Bowen possessed “an instinctive understanding and an unerring judgment about how institutions work,” Rudenstine told The New York Times. He worked endless hours — in the office, at home, at the beach house in Avalon, in the air, “wherever he was,” says Snowden.

He carted a Dictaphone on business trips, dictating letter-perfect memos and letters. His annual reports, not a ledger of achievements but discourses on major challenges faced by all higher education, were widely circulated and read beyond Princeton.

Bowen was “incredibly good at understanding how other people were feeling,” says psychology professor Joan Girgus, whom he recruited to be dean of the college in 1976. “He was the engineer, the cheerleader, the enthusiast and the planner, the careful, let’s-do-the-process person.” He was also quick-thinking. After Bowen and Rudenstine interviewed Girgus, “Bill was going to drive me to Lowrie House to meet with the search committee. We get in the car, he stops and puts his hand on my head, pushes me under the dashboard and says, ‘Daily Princetonian reporter passing behind the car; just stay down there.’” The secret stayed safe.

A memorial service for President Bowen *58 will be held Dec. 11 at 1:30 p.m. in the University Chapel.

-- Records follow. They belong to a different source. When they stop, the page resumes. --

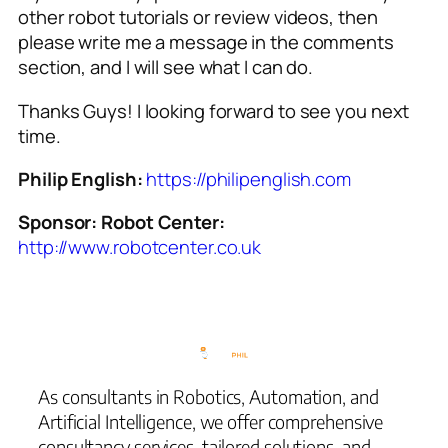
other robot tutorials or review videos, then
please write me a message in the comments
section, and I will see what I can do.
Thanks Guys! I looking forward to see you next
time.
Philip English:
https://philipenglish.com
Sponsor: Robot Center:
http://www.robotcenter.co.uk
As consultants in Robotics, Automation, and
Artificial Intelligence, we offer comprehensive
consultancy services, tailored solutions, and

It ruffled some conservatives’ feathers that the liberal Girgus, a product of Sarah Lawrence and the New School for Social Research, was brought in from outside for the job. Ignore them, he told her. On her first day Bowen took her up to Freddie Fox ’39’s third-floor lair in Nassau Hall, a monk’s cell crammed with memorabilia. She was moved “that Bill took the time to show me that side of Princeton as soon as I got there.” The next day Fox showed up with a Class of 1905 hatband for Girgus; her grandfather was one of two Jewish students in the class.

It shocked everyone when Bowen and Rudenstine both decamped to Mellon in 1988. Girgus recalls sociologist Marvin Bressler’s wisecrack: “Oh, my goodness. Princeton is a mom-and-pop store, and Mom and Pop are leaving.” But Princeton was soon in the capable hands of fellow economist Harold Shapiro *64, who as president of the University of Michigan had often crossed paths with Bowen at gatherings of university leaders.

At Mellon, Bowen had the resources and the talent at his disposal to do the research that went into The Shape of the River and Crossing the Finish Line, a 2009 study based on the records of 60,000 students at top public universities that documented the price paid by low-income and minority students who did not attend the best institutions for which they qualified. He got the inspiration for JSTOR, a cloud-based archive on which thousands of libraries rely, at a Denison trustees’ meeting, wrestling with how to expand the library to accommodate its bulging journals. He also founded ITHAKA, the digital publisher.

After a last dinner out with the Bowens in mid-October, Shapiro dropped them back at home, then lingered while the couple — who met in fourth grade — walked inside. It was past 10 p.m. Shapiro looked up and watched as Bowen marched directly into his study. “He worked straight to the end. It was just his character.”